Misschien kan Meijerink al op korte termijn aan de slag, want hij zegt zeer gecharmeerd te zijn van de ideeën over de universitaire organisatie, die collegelid Wim Kardux vorige week in het Ublad ontvouwde. "Ik ben het niet met hem eens dat de universiteit in de maatschappij zo weinig waardering zou genieten. Dat zou ik zelf nooit verzonnen hebben, maar de kern van zijn betoog was mij uit het hart gegrepen. Ik ben het volstrekt eens met zijn pleidooi voor meer differentiatie. Ik denk dat het heel goed is als universitaire onderdelen de mogelijkheid krijgen om zich als aparte eenheden binnen de UU te positioneren en te profileren."

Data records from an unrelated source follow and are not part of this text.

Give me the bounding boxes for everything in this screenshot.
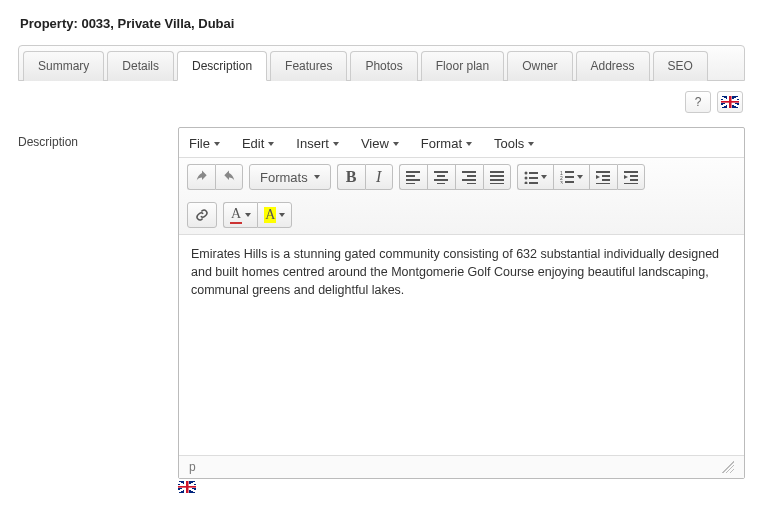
tab-features[interactable]: Features (270, 51, 347, 81)
align-justify-icon (490, 170, 504, 184)
svg-rect-5 (437, 175, 445, 177)
align-right-button[interactable] (455, 164, 483, 190)
bullet-list-icon (524, 170, 538, 184)
page-title: Property: 0033, Private Villa, Dubai (20, 16, 745, 31)
menu-insert[interactable]: Insert (296, 136, 339, 151)
menu-format[interactable]: Format (421, 136, 472, 151)
svg-rect-0 (406, 171, 420, 173)
chevron-down-icon (333, 142, 339, 146)
menu-view[interactable]: View (361, 136, 399, 151)
svg-point-18 (524, 177, 527, 180)
italic-button[interactable]: I (365, 164, 393, 190)
align-right-icon (462, 170, 476, 184)
svg-text:3: 3 (560, 180, 563, 184)
chevron-down-icon (279, 213, 285, 217)
align-center-button[interactable] (427, 164, 455, 190)
field-label-description: Description (18, 127, 178, 149)
background-color-button[interactable]: A (257, 202, 292, 228)
numbered-list-button[interactable]: 123 (553, 164, 589, 190)
tab-seo[interactable]: SEO (653, 51, 708, 81)
align-justify-button[interactable] (483, 164, 511, 190)
svg-rect-19 (529, 177, 538, 179)
svg-rect-10 (462, 179, 476, 181)
chevron-down-icon (268, 142, 274, 146)
svg-rect-36 (630, 179, 638, 181)
editor-toolbar: Formats B I 123 A A (179, 158, 744, 235)
redo-icon (222, 170, 236, 184)
bold-button[interactable]: B (337, 164, 365, 190)
svg-rect-2 (406, 179, 420, 181)
undo-icon (195, 170, 209, 184)
svg-rect-1 (406, 175, 415, 177)
tab-summary[interactable]: Summary (23, 51, 104, 81)
svg-point-20 (524, 182, 527, 185)
svg-rect-12 (490, 171, 504, 173)
editor-content-area[interactable]: Emirates Hills is a stunning gated commu… (179, 235, 744, 455)
svg-rect-14 (490, 179, 504, 181)
tab-address[interactable]: Address (576, 51, 650, 81)
outdent-button[interactable] (589, 164, 617, 190)
svg-rect-3 (406, 183, 415, 184)
svg-rect-30 (602, 175, 610, 177)
svg-rect-35 (630, 175, 638, 177)
align-left-button[interactable] (399, 164, 427, 190)
bullet-list-button[interactable] (517, 164, 553, 190)
formats-dropdown[interactable]: Formats (249, 164, 331, 190)
svg-rect-7 (437, 183, 445, 184)
chevron-down-icon (577, 175, 583, 179)
svg-rect-13 (490, 175, 504, 177)
editor-statusbar: p (179, 455, 744, 478)
uk-flag-icon[interactable] (178, 481, 196, 493)
svg-rect-9 (467, 175, 476, 177)
svg-rect-11 (467, 183, 476, 184)
link-button[interactable] (187, 202, 217, 228)
rich-text-editor: File Edit Insert View Format Tools Forma… (178, 127, 745, 479)
tab-floor-plan[interactable]: Floor plan (421, 51, 504, 81)
element-path[interactable]: p (189, 460, 196, 474)
link-icon (194, 208, 210, 222)
svg-rect-33 (624, 171, 638, 173)
chevron-down-icon (528, 142, 534, 146)
chevron-down-icon (214, 142, 220, 146)
tab-photos[interactable]: Photos (350, 51, 417, 81)
chevron-down-icon (541, 175, 547, 179)
resize-handle[interactable] (722, 461, 734, 473)
redo-button[interactable] (215, 164, 243, 190)
background-color-icon: A (264, 207, 276, 223)
language-button[interactable] (717, 91, 743, 113)
indent-icon (624, 170, 638, 184)
tab-description[interactable]: Description (177, 51, 267, 81)
indent-button[interactable] (617, 164, 645, 190)
tab-owner[interactable]: Owner (507, 51, 572, 81)
undo-button[interactable] (187, 164, 215, 190)
align-center-icon (434, 170, 448, 184)
svg-point-16 (524, 172, 527, 175)
svg-rect-17 (529, 172, 538, 174)
svg-rect-28 (596, 171, 610, 173)
menu-file[interactable]: File (189, 136, 220, 151)
svg-rect-25 (565, 176, 574, 178)
editor-menubar: File Edit Insert View Format Tools (179, 128, 744, 158)
chevron-down-icon (393, 142, 399, 146)
svg-rect-37 (624, 183, 638, 184)
bold-icon: B (346, 168, 357, 186)
svg-marker-34 (624, 175, 628, 179)
help-button[interactable]: ? (685, 91, 711, 113)
svg-rect-15 (490, 183, 504, 184)
svg-marker-29 (596, 175, 600, 179)
svg-rect-6 (434, 179, 448, 181)
svg-rect-8 (462, 171, 476, 173)
uk-flag-icon (721, 96, 739, 108)
text-color-button[interactable]: A (223, 202, 257, 228)
chevron-down-icon (466, 142, 472, 146)
outdent-icon (596, 170, 610, 184)
menu-edit[interactable]: Edit (242, 136, 274, 151)
tabs-bar: Summary Details Description Features Pho… (18, 45, 745, 81)
svg-rect-27 (565, 181, 574, 183)
svg-rect-21 (529, 182, 538, 184)
menu-tools[interactable]: Tools (494, 136, 534, 151)
tab-details[interactable]: Details (107, 51, 174, 81)
align-left-icon (406, 170, 420, 184)
svg-rect-31 (602, 179, 610, 181)
svg-rect-4 (434, 171, 448, 173)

Als voorzitter van de VSNU heeft Meijerink indertijd een lans gebroken voor meer zeggenschap van studenten over hun opleiding via een studenten-CAO. Op de vraag of studenten hem nu dus met hun problemen kunnen bellen, reageert hij met een brede lach. "Nou nee, dat is niet echt de bedoeling, daar is het college van bestuur voor. Maar ik hoop de komende tijd wel met studentenorganisaties in gesprek te komen. Ik draag mijn verleden als VSNU-voorzitter nog steeds met me mee. In onze vergaderingen zal dus zeker regelmatig over het onderwijs en de positie van studenten worden gesproken."